Für die Saison 2005 wurde Anthony West vom österreichischen Motorradhersteller KTM als Fahrer für das neu ins Leben gerufene 250er-Projekt verpflichtet. Drei Viertel der Saison nahm er jedoch wegen der stockenden Entwicklung des Motorrades und einiger technischer Probleme an keinem Grand Prix teil. In der ersten Saisonhälfte agierte er deshalb als Ersatzpilot für verschiedene Teams. Beim ersten Einsatz der 250er-KTM, dem verregneten Grand Prix von Großbritannien in Donington Park, fuhr West auf einen hervorragenden zweiten Platz. Danach gelangen ihm jedoch nur noch Platzierungen im Mittelfeld, er wurde schließlich 17. der WM. Nach der Saison wurde sein Vertrag mit KTM wegen Meinungsverschiedenheiten über die Entwicklung der Maschine aufgelöst.

Die Saison 2006 bestritt Anthony West im deutschen Privatteam Kiefer-Bos-Racing auf einer Aprilia-Kit-Maschine. Sein Teamkollege war Dirk Heidolf. Nach einer eher unauffälligen Saison auf der unterlegenen Maschine schloss er die WM als Elfter ab.
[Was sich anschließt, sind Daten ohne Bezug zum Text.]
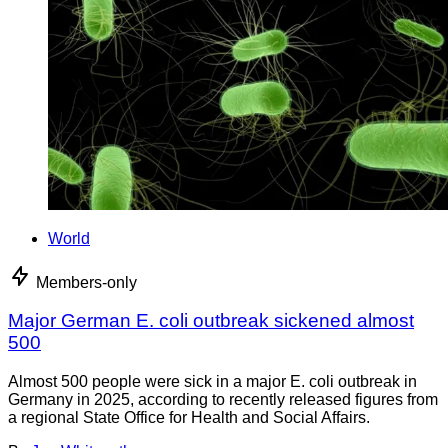
World
Members-only
Major German E. coli outbreak sickened almost
500
Almost 500 people were sick in a major E. coli outbreak in
Germany in 2025, according to recently released figures from
a regional State Office for Health and Social Affairs.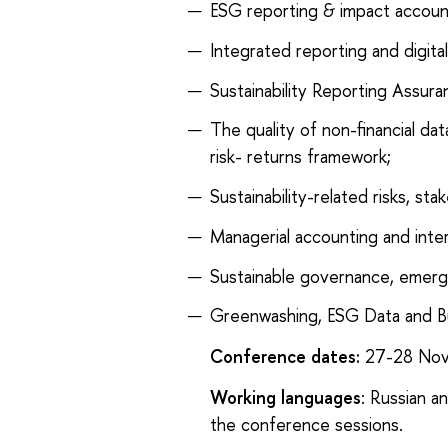
ESG reporting & impact accoun
Integrated reporting and digital
Sustainability Reporting Assur
The quality of non-financial da
risk- returns framework;
Sustainability-related risks, s
Managerial accounting and inter
Sustainable governance, emergi
Greenwashing, ESG Data and B
Conference dates:
27-28 Nov
Working languages
: Russian a
the conference sessions.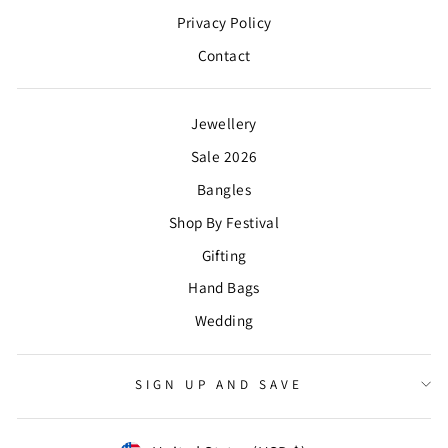
Privacy Policy
Contact
Jewellery
Sale 2026
Bangles
Shop By Festival
Gifting
Hand Bags
Wedding
SIGN UP AND SAVE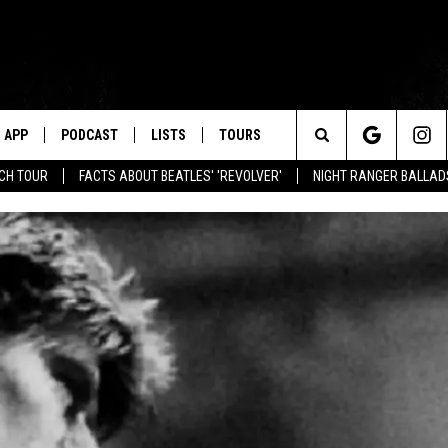
APP
PODCAST
LISTS
TOURS
Search
NCH TOUR
FACTS ABOUT BEATLES' 'REVOLVER'
NIGHT RANGER BALLADS
The
Site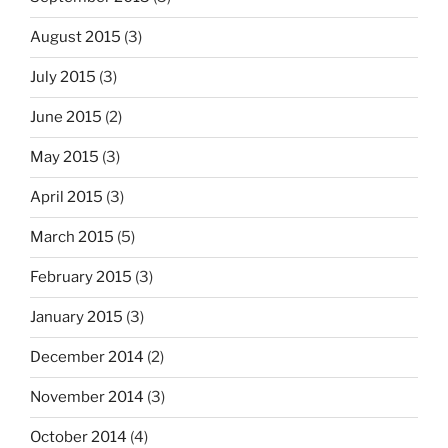
August 2015
(3)
July 2015
(3)
June 2015
(2)
May 2015
(3)
April 2015
(3)
March 2015
(5)
February 2015
(3)
January 2015
(3)
December 2014
(2)
November 2014
(3)
October 2014
(4)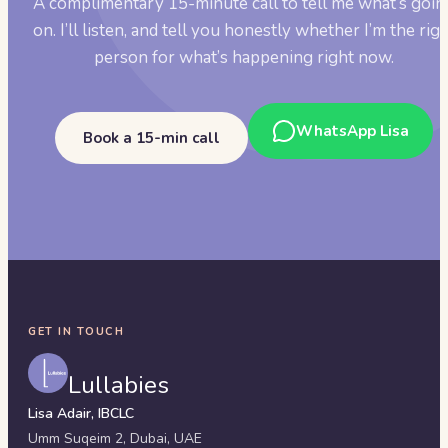
A complimentary 15-minute call to tell me what’s goin
on. I’ll listen, and tell you honestly whether I’m the rig
person for what’s happening right now.
WhatsApp Lisa
Book a 15-min call
GET IN TOUCH
Lullabies
Lisa Adair, IBCLC
Umm Suqeim 2,
Dubai
,
UAE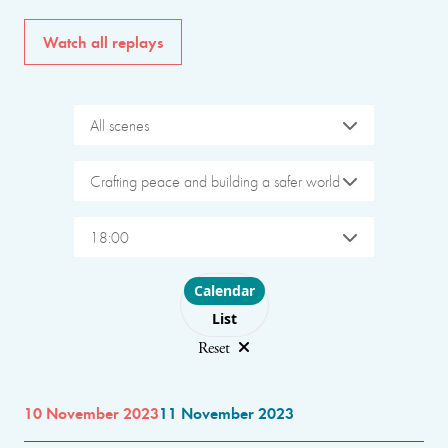
Watch all replays
All scenes
Crafting peace and building a safer world
18:00
Choose layout
Calendar
List
Reset
10 November 2023
11 November 2023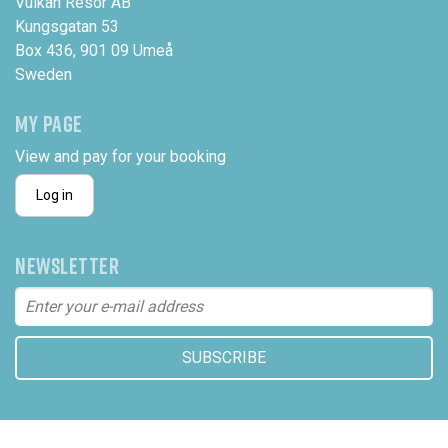
Vulkan Resor AB
Kungsgatan 53
Box 436, 901 09 Umeå
Sweden
MY PAGE
View and pay for your booking
Log in
NEWSLETTER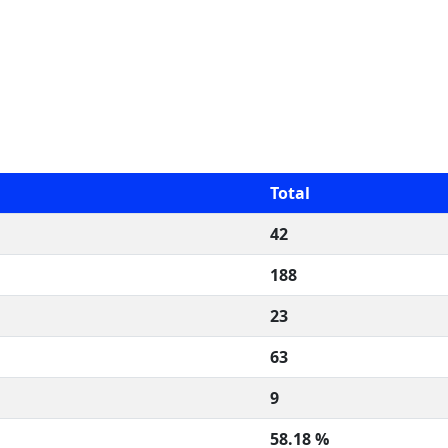
Total
42
188
23
63
9
58.18 %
In die Motorrad-Weltmeisterschaft 2007 startete West wiederum in der 250er-WM, diesmal auf einer Aprilia-Semi-Werksmaschine im Team Sicilia. Nach einem enttäuschenden Saisonstart, in dem er nicht an die Resultate des Vorjahres anknüpfen konnte, entschloss er sich, das Team zu verlassen.

Wie erfolgreich er auf einer konkurrenzfähigen Maschine sein kann, bewies Anthony West dann in der Supersport-Weltmeisterschaft. Dort ersetzte er im Yamaha World Supersport Racing-Team auf einer Yamaha YZF-R6-Werksmaschine seinen verletzten Landsmann Kevin Curtain. Im ersten Rennen in Monza fuhr er auf den dritten Rang. Die beiden folgenden Läufe in Silverstone und Misano gewann er. Mit nur drei bestrittenen Rennen wurde West 2007 Supersport-WM-Neunter.

Nachdem der Franzose Olivier Jacque im Juni 2007 als Kawasaki-Werksfahrer in der MotoGP-Klasse zurückgetreten war, wurde West aufgrund der guten Resultate in der Supersport-WM dessen Platz im Kawasaki-Werksteam bis zum Saisonende angeboten. West akzeptierte und kaufte sich aus seinem zwischenzeitlich mit Yamaha geschlossenen Vertrag für die Supersport-Klasse heraus. Er kam in der Folge bei jedem der elf MotoGP-Läufe an denen er teilnahm ins Ziel, zwei siebte Ränge in den USA und in Japan waren dabei seine besten Saisonresultate. Anthony West beendete die Saison mit 59 Punkten schließlich als 15. der Gesamtwertung.

Auch die Saison 2008 bestritt Anthony West im Kawasaki-Werksteam in der MotoGP-Klasse, sein neuer Teamkollege war der US-Amerikaner John Hopkins. Beide Kawasaki-Piloten blieben weit hinter den Erwartungen zurück, West wurde mit 50 Punkten WM-18. und damit schlechtester Fixstarter. Einzig beim Gran Prix von Tschechien in Brünn gelang dem Australier mit Platz sechs im Qualifikationstraining und Rang fünf im Rennen ein herausragendes Resultat. Sein zum Saisonende auslaufender Vertrag bei den Grünen, die sich am Ende des Jahres sogar komplett aus der MotoGP-Klasse zurückzogen, wurde nicht verlängert. Jedoch gab es Bestrebungen seitens der Japaner, West in einer anderen Meisterschaft als Werkspiloten zu behalten, die aber nicht in die Tat umgesetzt wurden.